Vor einigen Wochen habe ich Euch in dieser Gruppe um Eure Meinung
gebeten. Das Thema war ELEKTRONISCHE KALLIGRAPHIE. Ich wollte wissen, ob
es ueberhaupt so etwas wie ein netzuebergreifendes Aesthetikgefuehl in Bezug
auf elektronische Texte gibt. Viele haben sich beteiligt und mir
geschrieben. Die Meinungen, die ich erhalten habe, habe ich kurz
zusammengefasst.

Frage: "Blocksatz sieht bei Nachrichten doch so edel aus. Also ist es
doch auch schoen, oder?"

Das Netz: Allgemein wird es wohl so empfunden, dass Flattersatz weitaus
besser zu lesen ist. Blocksatz, vor allem, wenn im Text nicht
konsequent getrennt wird, kann das Auge vor dem Monitor schon
arg verwirren. Allerdings gibt es auch Ausnahmen: Bei Texten,
die durch ihre aeussere Form "Serioesitaet" ausstrahlen sollen
(Thesenpapiere oder abgetippte Zeitungsartikel), findet die
Mehrheit Blocksatz angemessen.

Frage: ``T"aglich schreibe ich mit TeX. Warum dann nicht auch die
lustigen Umlaute im Netz verwenden?''

Das Netz: "TeX-Schreibweise nur dann, wenn TeX das lesen soll."
-- Werner...@gmd.de
TeX sieht fuer viele Menschen haesslich aus. Um die Umlaute
darzustellen gibt es auf allen Systemen die Umlautwandlung
nach Duden: ae, oe, ue, ss. (Uebrigens: "um Gottes willen
*NICHT* sz - das ist BW-Jargon" -- Michael...@ac2.maus.de)
Natuerlich freuen wir uns alle auf die 8-bit-Zukunft (die in
einigen Netzen schon begonnen hat); am liebsten mit ISO 885-1.
Dann koennen nicht nur wir Deutschen mit unseren
Umlautproblemen fertig werden, sondern auch die in den Netzen
lebenden Franzosen, Tuerkinnen, Kroaten und und und...

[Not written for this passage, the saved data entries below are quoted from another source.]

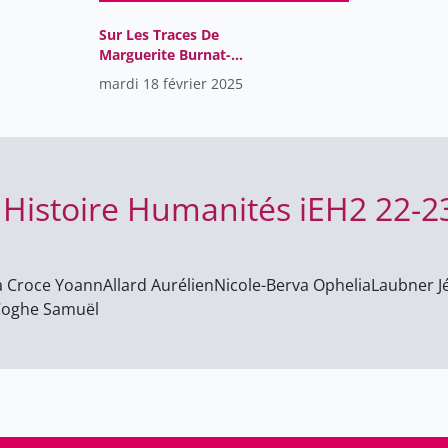
Sur Les Traces De
Marguerite Burnat-
Provins, Peintre Et
mardi 18 février 2025
Écrivaine,1872-1952
e Histoire Humanités iEH2 22-2
a Croce Yoann
Allard Aurélien
Nicole-Berva Ophelia
Laubner 
oghe Samuël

FRAGE: "ICH SCHREIBE IMMER WICHTIGE SACHEN. DIE SCHREIBE ICH DANN AUCH
GROSS. IRGENDWELCHE PROBLEME?"

Das Netz: Ja. Staendiges Grossschreiben -- das ist Konsens im Netz --
sieht "nicht schoen" aus. Es hat die Bedeutung von "Schreien".
Wer staendig gross schrei(b)t, der muss sich nicht wundern, wenn
den restlichen Netzwesen die Ohren weh tun -- und sie dann
einfach weghoeren. Staendiges Kleinschreiben wird als nicht so
stoerend empfunden (es kann zum Markenzeichen werden); aber
bitte konsequent durchhalten! Gross-/Kleinschreibung nach Duden
gliedert einen Text gut; er wirkt nicht wie ein Einheitsbrei.

Frage: "Sind Rechtschreibfehler eher verzeihlich oder eher nervig?"

Das Netz: "Verzeihbar, denn niemand schreibt staendig mit dem Duden unter
dem Arm oder muss hier eine Arbeit abgeben. Allerdings sollten
sich diese in Grenzen halten und nicht so penetrant auffallen
wie bei den typischen Nazi-Mails."
-- S_PA...@AWORDLD.ZER.sub.org
Nachrichten, die nur so vor Rechtschreibfehlern strotzen,
werden nicht gern gelesen. Es entsteht der Eindruck, der
Verfasser einer Nachricht habe gar kein grosses Interesse an
dem, was er schreibt -- sonst haette er den Text vor dem Posten
Korrektur gelesen. Zwar ist das Deutsche eine lebendige
Sprache, aber wenn es in Netzen so weit geht, dass niemand mehr
die urspruengliche Schreibweise eines Wortes kennt ("irgentwann",
"Standartfrage", "garnicht"), dann ist das schon ein bisschen
traurig.

Frage: "Was ist eigentlich der Plenk-Fehler ?"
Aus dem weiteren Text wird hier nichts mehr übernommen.